Tuesday, 30 July 2024
Adjournment
Wildlife crime
Wildlife crime
Georgie PURCELL (Northern Victoria) (17:52): (998) My adjournment matter is for the Minister for Environment, and the action I seek is for the reporting mechanisms and responsibilities of Crime Stoppers, Agriculture Victoria, RSPCA and the Victorian Conservation Regulator in dealing with reports of wildlife crime to be reviewed.
Crime Stoppers has a new campaign which says, ‘Wildlife Crime: It’s Your Call,’ except those calls have been coming in in the thousands for years and nothing has been done. The community is not to blame for the lack of prosecution on wildlife crime. For decades wildlife rescuers have been begging authorities to take their complaints seriously, pursuing all the reporting avenues to have crimes heard. Crime Stoppers itself has released that it received an 88 per cent increase in reports in the past year to wildlife authorities, yet it seems they continue to do nothing about it.
I have had countless constituents reach out to me filled with hopelessness after their reports of cruelty are handballed between Department of Energy, Environment and Climate Action, Crime Stoppers, RSPCA and Agriculture Victoria – all refusing to accept responsibility. For example, my constituent was seeking to report the use of illegal fruit netting and was first told by DEECA to report it to Crime Stoppers only to then be told by Crime Stoppers it is the RSPCA’s responsibility and that Agriculture Victoria would refer it on to them. The RSPCA then told her that they had no record of any complaint at all. With persistence the constituent, after re-reporting it to the RSPCA, found that the matter had been finalised, yet no action had been taken, and the illegal netting was still there in its place. This then sparked the constituent to lodge a freedom-of-information request into the number of complaints received by the RSPCA of illegal residential fruit netting since the introduction of the offence in 2019. She was told that they do not collect data on this at all. Again with resilience, my constituent lodged a new FOI request and was eventually provided with 13 recorded reports of illegal residential fruit netting, including dead and trapped-alive birds in the nets.

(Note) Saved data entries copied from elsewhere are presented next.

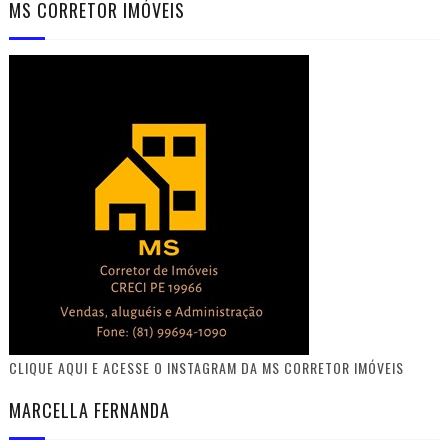
MS CORRETOR IMÓVEIS
CLIQUE AQUI E ACESSE O INSTAGRAM DA MS CORRETOR IMÓVEIS
MARCELLA FERNANDA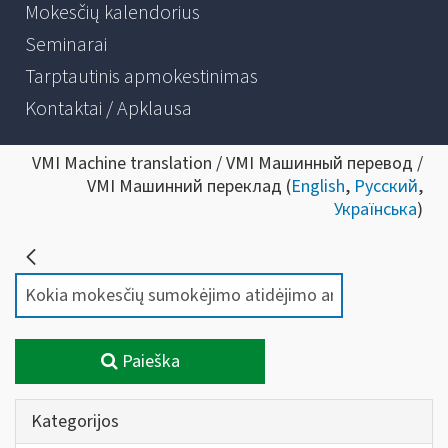
Mokesčių kalendorius
Seminarai
Tarptautinis apmokestinimas
Kontaktai / Apklausa
VMI Machine translation / VMI Машинный перевод /
VMI Машинний переклад (
English
,
Русский
,
Українська
)
Paieška
Kategorijos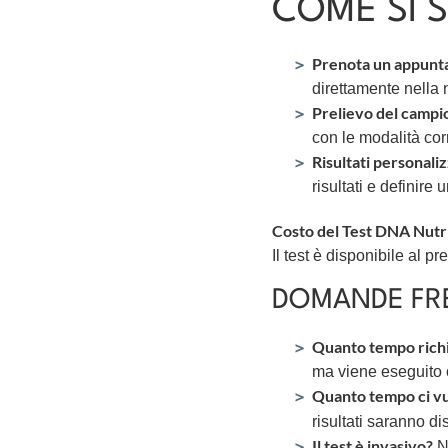
COME SI S
Prenota un appun
direttamente nella 
Prelievo del campi
con le modalità corr
Risultati personaliz
risultati e definir
Costo del Test DNA Nutri
Il test è disponibile al pr
DOMANDE FR
Quanto tempo richi
ma viene eseguito c
Quanto tempo ci vuo
risultati saranno di
Il test è invasivo?
No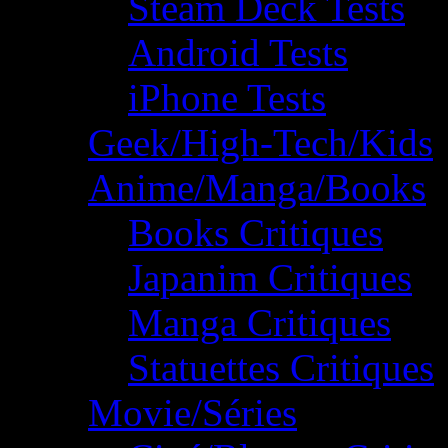
Steam Deck Tests
Android Tests
iPhone Tests
Geek/High-Tech/Kids
Anime/Manga/Books
Books Critiques
Japanim Critiques
Manga Critiques
Statuettes Critiques
Movie/Séries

No action was taken on any of these reports and no infringement notices have been handed out, despite the evidence of illegal activity.
The problem is not that the public are not reporting wildlife crime and need to be encouraged to do so. The problem is that the various agencies cannot work together and have no idea who is responsible for what when it comes to wildlife welfare. I hope that instead of blaming the community the Minister for Environment can ensure Crime Stoppers Victoria and the conservation regulator recognise their roles in wildlife crime and review this reporting process and the level of prosecution.